We all want S-U-R-V-I-V-A-L, regardless of the emergency we are preparing for. Some of the basics for P-R-E-P-A-R-A-T-I-O-N will be common for any and all. Take what works for you and leave the rest.
I think you have gotten the reaction you have in that it appears you were questioning some folks motivation and mindset. Asking how they can be "happy" and have what appears to be a D&G mindset.
One person's D&G is someone else's emergency.
P-R-E-P-A-R-A-T-I-O-N for S-U-R-V-I-V-A-L for any & every emergency.


----------



## GrannyCarol (Mar 23, 2005)

Ernie said:


> Well, I apologize for the roughness of my tone if you were asking honestly, painterswife.
> 
> What you see here is NOT what you get. It's a very specific forum dedicated to very specific topics.
> 
> ...


Awwww, ya left me out!! I look at it.... put my faith in the Lord, who said He would provide and do whatever preps I happen to enjoy and desire doing. 

I am quite aware of the events and the spirit behind them and quite sure that our country is going down into a very different country than the one it was meant to be.
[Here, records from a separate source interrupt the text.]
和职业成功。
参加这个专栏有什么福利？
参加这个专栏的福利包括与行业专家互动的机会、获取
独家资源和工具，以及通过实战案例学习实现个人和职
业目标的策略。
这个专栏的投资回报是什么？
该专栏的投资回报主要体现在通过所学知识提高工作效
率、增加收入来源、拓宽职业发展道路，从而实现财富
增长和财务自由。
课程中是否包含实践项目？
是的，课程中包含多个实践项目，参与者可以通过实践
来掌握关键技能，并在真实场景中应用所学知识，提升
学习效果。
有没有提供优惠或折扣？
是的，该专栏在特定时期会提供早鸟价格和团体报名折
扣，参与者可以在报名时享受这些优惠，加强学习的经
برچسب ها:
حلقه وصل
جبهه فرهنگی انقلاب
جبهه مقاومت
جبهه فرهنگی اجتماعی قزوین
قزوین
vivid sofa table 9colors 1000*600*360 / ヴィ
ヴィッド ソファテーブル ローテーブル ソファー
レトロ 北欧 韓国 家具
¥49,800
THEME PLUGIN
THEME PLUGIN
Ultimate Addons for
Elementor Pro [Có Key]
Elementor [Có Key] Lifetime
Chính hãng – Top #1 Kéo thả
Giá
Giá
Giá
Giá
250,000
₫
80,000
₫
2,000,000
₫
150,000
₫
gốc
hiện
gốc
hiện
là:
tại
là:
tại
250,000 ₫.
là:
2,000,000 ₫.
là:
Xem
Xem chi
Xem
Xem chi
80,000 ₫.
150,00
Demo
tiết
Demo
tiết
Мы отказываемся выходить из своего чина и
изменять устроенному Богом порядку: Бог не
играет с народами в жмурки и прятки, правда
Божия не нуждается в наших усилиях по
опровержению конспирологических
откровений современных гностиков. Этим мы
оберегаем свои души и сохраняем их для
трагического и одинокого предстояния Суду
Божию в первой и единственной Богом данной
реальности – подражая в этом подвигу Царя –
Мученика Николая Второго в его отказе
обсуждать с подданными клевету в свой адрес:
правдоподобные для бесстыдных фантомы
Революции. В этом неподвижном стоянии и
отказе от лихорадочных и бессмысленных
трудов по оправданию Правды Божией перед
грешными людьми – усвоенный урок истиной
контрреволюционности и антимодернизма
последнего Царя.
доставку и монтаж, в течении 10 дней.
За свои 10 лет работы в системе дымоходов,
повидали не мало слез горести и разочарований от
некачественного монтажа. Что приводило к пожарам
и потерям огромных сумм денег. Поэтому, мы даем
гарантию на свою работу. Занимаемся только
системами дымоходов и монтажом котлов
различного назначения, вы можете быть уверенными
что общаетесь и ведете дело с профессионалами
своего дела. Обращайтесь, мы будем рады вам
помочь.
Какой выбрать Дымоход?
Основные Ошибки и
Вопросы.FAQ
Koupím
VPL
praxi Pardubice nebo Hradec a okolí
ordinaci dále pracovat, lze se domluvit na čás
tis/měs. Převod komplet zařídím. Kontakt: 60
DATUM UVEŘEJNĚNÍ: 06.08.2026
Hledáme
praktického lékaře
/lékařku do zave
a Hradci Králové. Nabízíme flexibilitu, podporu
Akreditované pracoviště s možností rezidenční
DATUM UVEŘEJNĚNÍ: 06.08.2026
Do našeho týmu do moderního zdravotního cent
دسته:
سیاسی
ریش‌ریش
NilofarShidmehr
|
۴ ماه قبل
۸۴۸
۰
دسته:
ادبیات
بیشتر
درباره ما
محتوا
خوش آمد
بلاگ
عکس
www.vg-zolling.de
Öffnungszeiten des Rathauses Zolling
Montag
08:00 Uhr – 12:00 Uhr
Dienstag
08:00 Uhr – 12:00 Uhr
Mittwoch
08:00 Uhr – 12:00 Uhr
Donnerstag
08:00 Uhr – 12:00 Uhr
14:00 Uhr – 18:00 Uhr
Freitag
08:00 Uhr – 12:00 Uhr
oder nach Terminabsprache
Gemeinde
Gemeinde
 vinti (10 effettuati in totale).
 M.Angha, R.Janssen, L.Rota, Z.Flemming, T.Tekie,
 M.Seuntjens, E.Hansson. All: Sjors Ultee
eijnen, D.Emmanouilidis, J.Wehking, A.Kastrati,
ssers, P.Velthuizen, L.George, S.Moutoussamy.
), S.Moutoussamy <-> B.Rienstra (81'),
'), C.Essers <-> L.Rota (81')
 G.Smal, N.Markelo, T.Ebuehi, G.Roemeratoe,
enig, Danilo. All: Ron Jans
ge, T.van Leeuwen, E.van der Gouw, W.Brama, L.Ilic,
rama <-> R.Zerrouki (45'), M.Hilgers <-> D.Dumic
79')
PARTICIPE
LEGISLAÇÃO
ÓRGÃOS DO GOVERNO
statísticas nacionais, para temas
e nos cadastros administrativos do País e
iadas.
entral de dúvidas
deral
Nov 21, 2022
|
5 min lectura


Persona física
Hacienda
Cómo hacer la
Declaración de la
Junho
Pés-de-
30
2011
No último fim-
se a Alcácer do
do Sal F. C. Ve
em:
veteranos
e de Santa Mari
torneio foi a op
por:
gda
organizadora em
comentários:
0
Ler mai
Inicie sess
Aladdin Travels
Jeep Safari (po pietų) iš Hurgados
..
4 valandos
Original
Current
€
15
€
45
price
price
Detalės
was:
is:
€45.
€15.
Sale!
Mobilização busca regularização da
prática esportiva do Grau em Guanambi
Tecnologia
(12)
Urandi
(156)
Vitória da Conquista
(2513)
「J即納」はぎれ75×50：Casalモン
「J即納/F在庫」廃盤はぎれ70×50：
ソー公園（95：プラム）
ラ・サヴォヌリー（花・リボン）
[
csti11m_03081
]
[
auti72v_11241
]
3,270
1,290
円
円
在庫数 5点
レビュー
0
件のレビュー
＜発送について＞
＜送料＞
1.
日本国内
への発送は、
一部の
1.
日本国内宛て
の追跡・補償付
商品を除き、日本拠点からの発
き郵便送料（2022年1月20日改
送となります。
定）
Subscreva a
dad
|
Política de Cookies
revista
That's easy, it's already most of the way there. I'm in my mid 50's and this world is entirely different from the one I was raised in. The more I look, the more I see I need to approach my God to deliver me from the evil that is rampant around me.

Does that make me a "doom and gloomer"? No, not at all. There is much joy in my Lord. 

I see two things - one is that this country is going to go through some very tough times financially and politically and that this is already a done deal. It's not even "going to", its "going to continue to and get worse". That's realism. This country will be globalist, already is globalist and will move more in that direction. Our currency must be fitted into its place in the global society, we cannot remain free and strong because that threatens the power structure of the powers that run this world. It is foolish to think there aren't men rich enough and powerful enough to want to shape the world to keep their riches and power, it's just how men are. 

The other thing I see coming, but not so soon, is the real "end of the world". That one I do look forward to, as the coming of the Lord Jesus in judgment will be the end of sin and the beginning of complete joy. That is where I desire to be "prepped" through sitting in fellowship with God and His people, being shaped by Him to be fit to hold His Holy Spirit, knowing the 7th day of rest and the 8th day of an entirely different reality. Those things I can walk in today, but will not be complete until the end of this world... the one where Lucifer is prince and evil is at the head. 

As for the original question, I know things are going to get rough, I know God is there for His People and I know I need His provision to a far greater degree than I do today. I want the preps like Apostle Paul, when he said that he did not want, that he knew how to be full and hungry at the same time and I know that is because he had joy and life in the Father at all times. Otherwise, sure, can fruits and veggies, keep my pantry full, etc. I live 70 miles from a real grocery store, I keep food on hand. I enjoy canning and cooking and eating wholesome foods in a day when the food you get at the store is garbage and probably toxic. 

Of course I am one that finds my grandfather's saying to be funny - "Cheer up! I've seen it go on like this for days and gradually get worse!"


----------



## painterswife (Jun 7, 2004)

GrannyCarol said:


> Of course I am one that finds my grandfather's saying to be funny - "Cheer up! I've seen it go on like this for days and gradually get worse!"


Love that saying. Makes me laugh and smile.


----------



## wyld thang (Nov 16, 2005)

Here's the deal, we Americans who were raised post WW2 were raised in an unusual freak bubble of extreme productive growth, huge technological advance, unbelievable prosperity. Any student of history will tell you what a rare and fleeting bubble that is. Any honest student of history will tell you we are spoiled brats.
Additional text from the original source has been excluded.